(Stored entries)
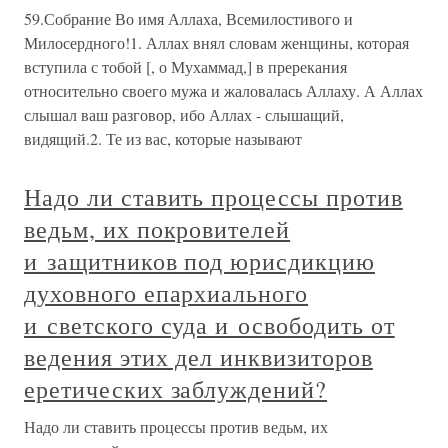
59.Собрание Во имя Аллаха, Всемилостивого и
Милосердного!1. Аллах внял словам женщины, которая
вступила с тобой [, о Мухаммад,] в пререкания
относительно своего мужа и жаловалась Аллаху. А Аллах
слышал ваш разговор, ибо Аллах - слышащий,
видящий.2. Те из вас, которые называют
Надо ли ставить процессы против
ведьм, их покровителей
и защитников под юрисдикцию
духовного епархиального
и светского суда и освободить от
ведения этих дел инквизиторов
еретических заблуждений?
Надо ли ставить процессы против ведьм, их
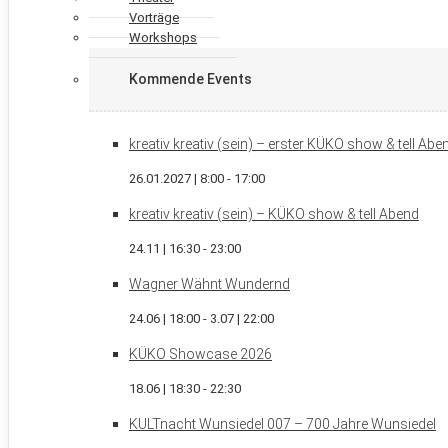
Vorträge
Workshops
Kommende Events
kreativ kreativ (sein) – erster KÜKO show & tell Ab
26.01.2027 | 8:00
-
17:00
kreativ kreativ (sein) – KÜKO show & tell Abend
24.11 | 16:30
-
23:00
Wagner Wähnt Wundernd
24.06 | 18:00
-
3.07 | 22:00
KÜKO Showcase 2026
18.06 | 18:30
-
22:30
KULTnacht Wunsiedel 007 – 700 Jahre Wunsiedel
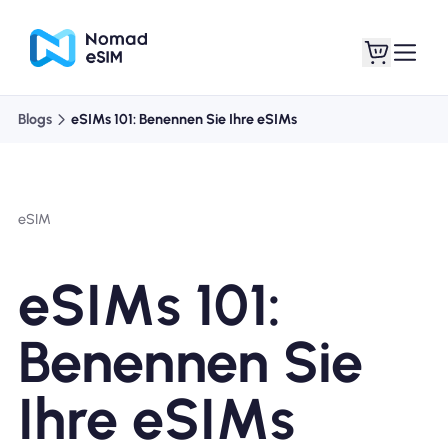
Blogs
eSIMs 101: Benennen Sie Ihre eSIMs
Anmelden /
Meine eSIMs
Registrieren
eSIM
eSIMs 101:
Shop-Tarife
Benennen Sie
Ihre eSIMs
Über eSIM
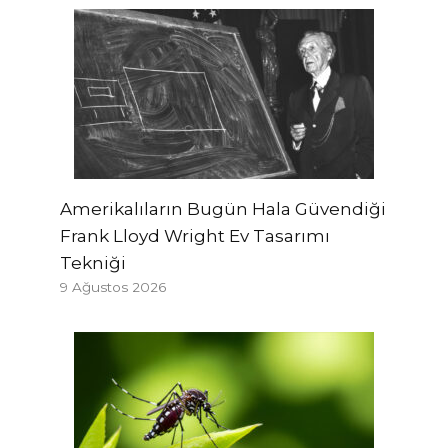
Amerikalıların Bugün Hala Güvendiği
Frank Lloyd Wright Ev Tasarımı
Tekniği
9 Ağustos 2026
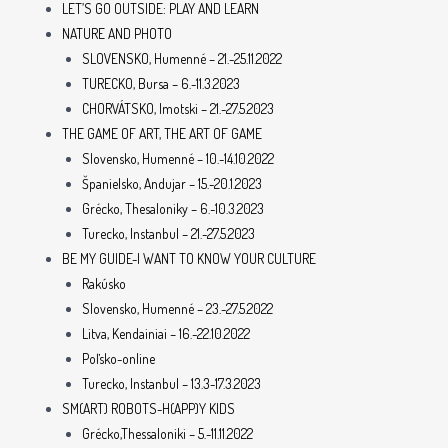
LET’S GO OUTSIDE: PLAY AND LEARN
NATURE AND PHOTO
SLOVENSKO, Humenné – 21.-25.11.2022
TURECKO, Bursa – 6.-11.3.2023
CHORVÁTSKO, Imotski – 21.-27.5.2023
THE GAME OF ART, THE ART OF GAME
Slovensko, Humenné – 10.-14.10.2022
Španielsko, Andujar – 15.-20.1.2023
Grécko, Thesaloniky – 6.-10.3.2023
Turecko, Instanbul – 21.-27.5.2023
BE MY GUIDE-I WANT TO KNOW YOUR CULTURE
Rakúsko
Slovensko, Humenné – 23.-27.5.2022
Litva, Kendainiai – 16.-22.10.2022
Poľsko-online
Turecko, Instanbul – 13.3-17.3.2023
SM(ART) ROBOTS-H(APP)Y KIDS
Grécko,Thessaloniki – 5.-11.11.2022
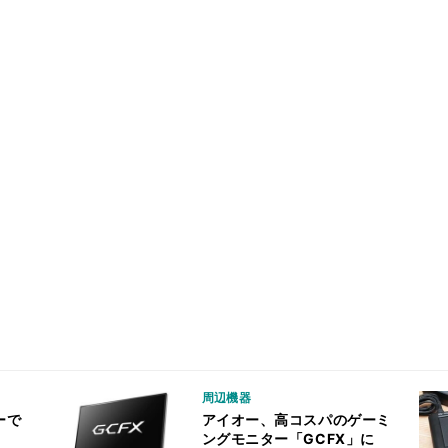
周辺機器
ーで
アイオー、高コスパのゲーミ
ングモニター「GCFX」に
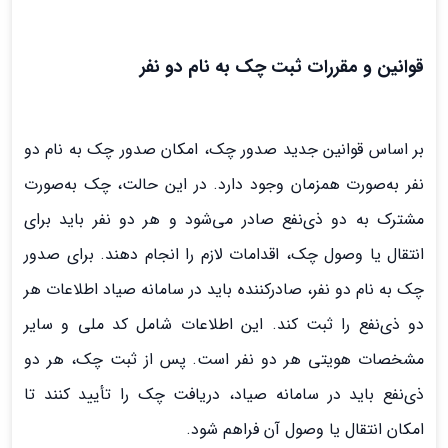
قوانین و مقررات ثبت چک به نام دو نفر
بر اساس قوانین جدید صدور چک، امکان صدور چک به نام دو
نفر به‌صورت همزمان وجود دارد. در این حالت، چک به‌صورت
مشترک به دو ذی‌نفع صادر می‌شود و هر دو نفر باید برای
انتقال یا وصول چک، اقدامات لازم را انجام دهند. برای صدور
چک به نام دو نفر، صادرکننده باید در سامانه صیاد اطلاعات هر
دو ذی‌نفع را ثبت کند. این اطلاعات شامل کد ملی و سایر
مشخصات هویتی هر دو نفر است. پس از ثبت چک، هر دو
ذی‌نفع باید در سامانه صیاد، دریافت چک را تأیید کنند تا
امکان انتقال یا وصول آن فراهم شود.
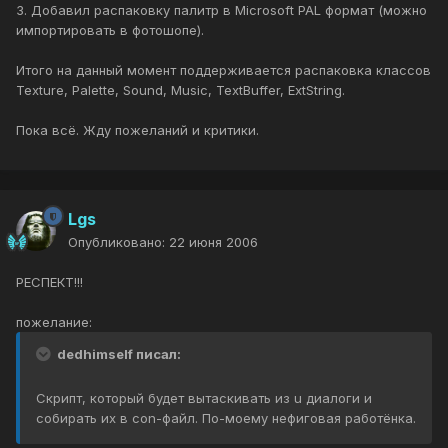
3. Добавил распаковку палитр в Microsoft PAL формат (можно
импортировать в фотошопе).
Итого на данный момент поддерживается распаковка классов
Texture, Palette, Sound, Music, TextBuffer, ExtString.
Пока всё. Жду пожеланий и критики.
Lgs
Опубликовано:
22 июня 2006
РЕСПЕКТ!!!
пожелание:
dedhimself писал:
Скрипт, который будет вытаскивать из u диалоги и
собирать их в con-файл. По-моему нефиговая работёнка.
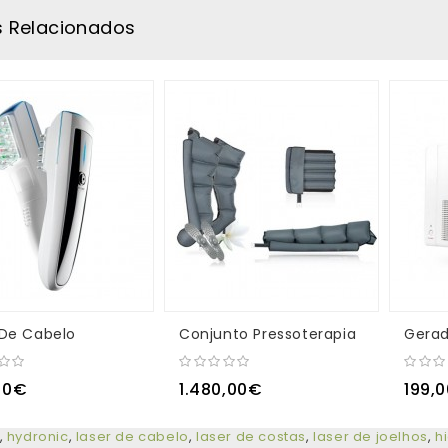
s Relacionados
 De Cabelo
Conjunto Pressoterapia
00€
1.480,00€
199,
,
hydronic
,
laser de cabelo
,
laser de costas
,
laser de joelhos
,
h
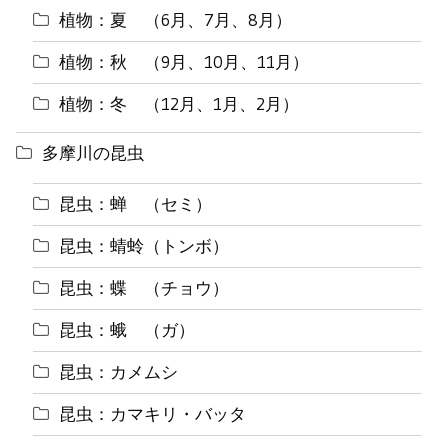
植物：夏 （6月、7月、8月）
植物：秋 （9月、10月、11月）
植物：冬 （12月、1月、2月）
多摩川の昆虫
昆虫：蝉 （セミ）
昆虫：蜻蛉（トンボ）
昆虫：蝶 （チョウ）
昆虫：蛾 （ガ）
昆虫：カメムシ
昆虫：カマキリ・バッタ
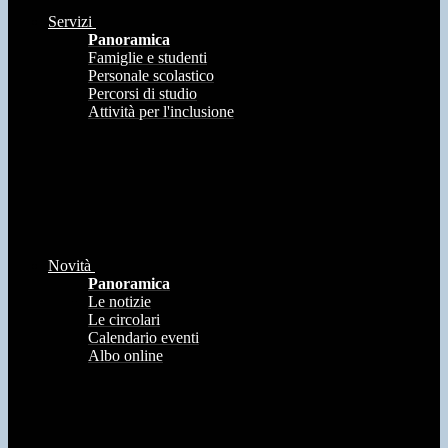
Servizi
Panoramica
Famiglie e studenti
Personale scolastico
Percorsi di studio
Attività per l'inclusione
Novità
Panoramica
Le notizie
Le circolari
Calendario eventi
Albo online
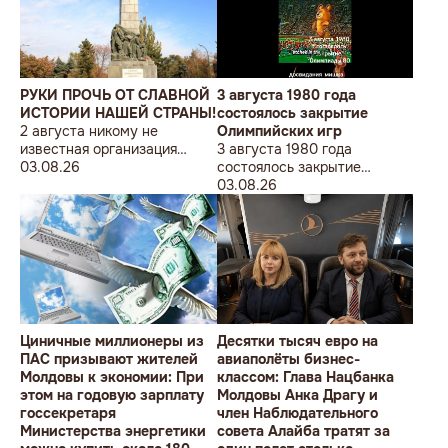
sub sloganul „În Uniunea
Europeană fără monumente
sovietice”.
РУКИ ПРОЧЬ ОТ СЛАВНОЙ
3 августа 1980 года
ИСТОРИИ НАШЕЙ СТРАНЫ!
состоялось закрытие
2 августа никому не
Олимпийских игр
известная организация
3 августа 1980 года
«Лига бессарабских
03.08.26
состоялось закрытие
студентов» провела в
Олимпийских игр
03.08.26
Кишиневе малочисленную
акцию «В Европейский Союз
без советских памятников».
Циничные миллионеры из
Десятки тысяч евро на
ПАС призывают жителей
авиаполёты бизнес-
Молдовы к экономии: При
классом: Глава Нацбанка
этом на годовую зарплату
Молдовы Анка Драгу и
госсекретаря
член Наблюдательного
Министерства энергетики
совета Алайба тратят за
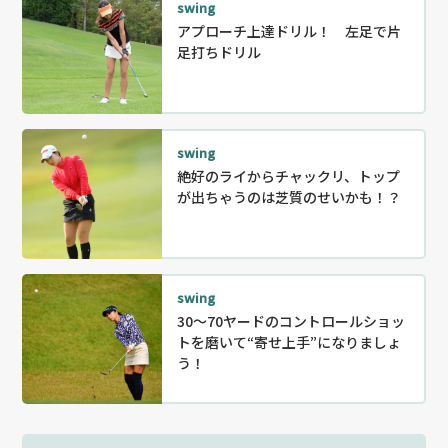
swing
アプローチ上達ドリル！ 左足で片
足打ちドリル
swing
絶好のライからチャックリ、トップ
が出ちゃうのは芝質のせいかも！？
swing
30〜70ヤードのコントロールショッ
トを磨いて“寄せ上手”になりましょ
う！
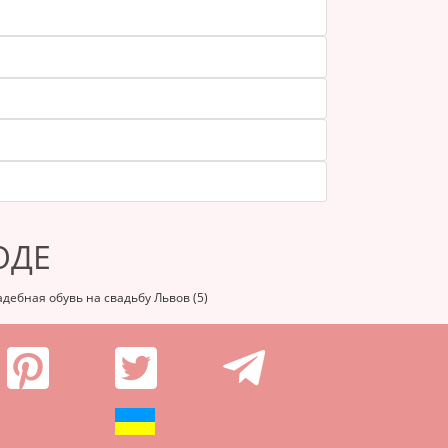
ОДЕ
дебная обувь на свадьбу Львов (5)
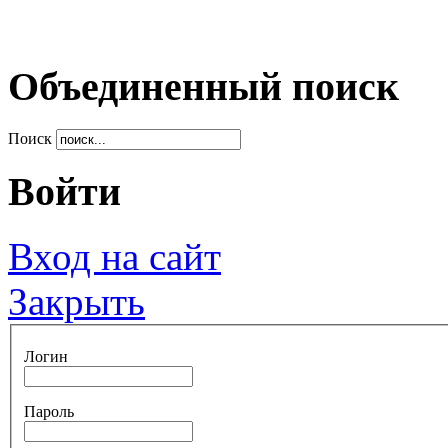
Объединенный поиск
Поиск
Войти
Вход на сайт
Закрыть
Логин
Пароль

▶ **EXERCISE AIM**
Images are to be skipped, and each line above is to be returned exactly.

▶ **SOLUTION FOR THIS TASK**
59.Собрание Во имя Аллаха, Всемилостивого и
Милосердного!1. Аллах внял словам женщины, которая
вступила с тобой [, о Мухаммад,] в пререкания
относительно своего мужа и жаловалась Аллаху. А Аллах
слышал ваш разговор, ибо Аллах - слышащий,
видящий.2. Те из вас, которые называют
Надо ли ставить процессы против
ведьм, их покровителей
и защитников под юрисдикцию
духовного епархиального
и светского суда и освободить от
ведения этих дел инквизиторов
еретических заблуждений?
Надо ли ставить процессы против ведьм, их
Vorträge
Workshops
Kommende Events
kreativ kreativ (sein) – erster KÜKO show & tell Ab
26.01.2027 | 8:00
-
17:00
kreativ kreativ (sein) – KÜKO show & tell Abend
24.11 | 16:30
-
23:00
Wagner Wähnt Wundernd
24.06 | 18:00
-
3.07 | 22:00
KÜKO Showcase 2026
18.06 | 18:30
-
22:30
KULTnacht Wunsiedel 007 – 700 Jahre Wunsiedel
Blogs
eSIMs 101: Benennen Sie Ihre eSIMs
Anmelden /
Meine eSIMs
Registrieren
eSIM
eSIMs 101:
Shop-Tarife
Benennen Sie
Ihre eSIMs
Über eSIM
Amerikalıların Bugün Hala Güvendiği
Frank Lloyd Wright Ev Tasarımı
Tekniği
9 Ağustos 2026
LET’S GO OUTSIDE: PLAY AND LEARN
NATURE AND PHOTO
SLOVENSKO, Humenné – 21.-25.11.2022
TURECKO, Bursa – 6.-11.3.2023
CHORVÁTSKO, Imotski – 21.-27.5.2023
THE GAME OF ART, THE ART OF GAME
Slovensko, Humenné – 10.-14.10.2022
Španielsko, Andujar – 15.-20.1.2023
Grécko, Thesaloniky – 6.-10.3.2023
Turecko, Instanbul – 21.-27.5.2023
BE MY GUIDE-I WANT TO KNOW YOUR CULTURE
Rakúsko
Slovensko, Humenné – 23.-27.5.2022
Litva, Kendainiai – 16.-22.10.2022
Poľsko-online
Turecko, Instanbul – 13.3-17.3.2023
SM(ART) ROBOTS-H(APP)Y KIDS
Grécko,Thessaloniki – 5.-11.11.2022
周辺機器
ーで
アイオー、高コスパのゲーミ
ングモニター「GCFX」に
قوانین و مقررات ثبت چک به نام دو نفر
بر اساس قوانین جدید صدور چک، امکان صدور چک به نام دو
نفر به‌صورت همزمان وجود دارد. در این حالت، چک به‌صورت
مشترک به دو ذی‌نفع صادر می‌شود و هر دو نفر باید برای
انتقال یا وصول چک، اقدامات لازم را انجام دهند. برای صدور
چک به نام دو نفر، صادرکننده باید در سامانه صیاد اطلاعات هر
دو ذی‌نفع را ثبت کند. این اطلاعات شامل کد ملی و سایر
مشخصات هویتی هر دو نفر است. پس از ثبت چک، هر دو
ذی‌نفع باید در سامانه صیاد، دریافت چک را تأیید کنند تا
امکان انتقال یا وصول آن فراهم شود.
3. Добавил распаковку палитр в Microsoft PAL формат (можно
импортировать в фотошопе).
Итого на данный момент поддерживается распаковка классов
Texture, Palette, Sound, Music, TextBuffer, ExtString.
Пока всё. Жду пожеланий и критики.
Lgs
Опубликовано:
22 июня 2006
РЕСПЕКТ!!!
пожелание:
dedhimself писал:
Скрипт, который будет вытаскивать из u диалоги и
собирать их в con-файл. По-моему нефиговая работёнка.
s Relacionados
 De Cabelo
Conjunto Pressoterapia
00€
1.480,00€
199,
,
hydronic
,
laser de cabelo
,
laser de costas
,
laser de joelhos
,
h
植物：夏 （6月、7月、8月）
植物：秋 （9月、10月、11月）
植物：冬 （12月、1月、2月）
多摩川の昆虫
昆虫：蝉 （セミ）
昆虫：蜻蛉（トンボ）
昆虫：蝶 （チョウ）
昆虫：蛾 （ガ）
昆虫：カメムシ
昆虫：カマキリ・バッタ
Servizi
Panoramica
Famiglie e studenti
Personale scolastico
Percorsi di studio
Attività per l'inclusione
Novità
Panoramica
Le notizie
Le circolari
Calendario eventi
Albo online
sub sloganul „În Uniunea
Europeană fără monumente
sovietice”.
РУКИ ПРОЧЬ ОТ СЛАВНОЙ
3 августа 1980 года
ИСТОРИИ НАШЕЙ СТРАНЫ!
состоялось закрытие
2 августа никому не
Олимпийских игр
известная организация
3 августа 1980 года
«Лига бессарабских
03.08.26
состоялось закрытие
студентов» провела в
Олимпийских игр
03.08.26
Кишиневе малочисленную
акцию «В Европейский Союз
без советских памятников».
Циничные миллионеры из
Десятки тысяч евро на
ПАС призывают жителей
авиаполёты бизнес-
Молдовы к экономии: При
классом: Глава Нацбанка
этом на годовую зарплату
Молдовы Анка Драгу и
госсекретаря
член Наблюдательного
Министерства энергетики
совета Алайба тратят за
swing
アプローチ上達ドリル！ 左足で片
足打ちドリル
swing
絶好のライからチャックリ、トップ
が出ちゃうのは芝質のせいかも！？
swing
30〜70ヤードのコントロールショッ
トを磨いて“寄せ上手”になりましょ
う！
ОДЕ
дебная обувь на свадьбу Львов (5)
Объединенный поиск
Поиск
Войти
Вход на сайт
Закрыть
Логин
Пароль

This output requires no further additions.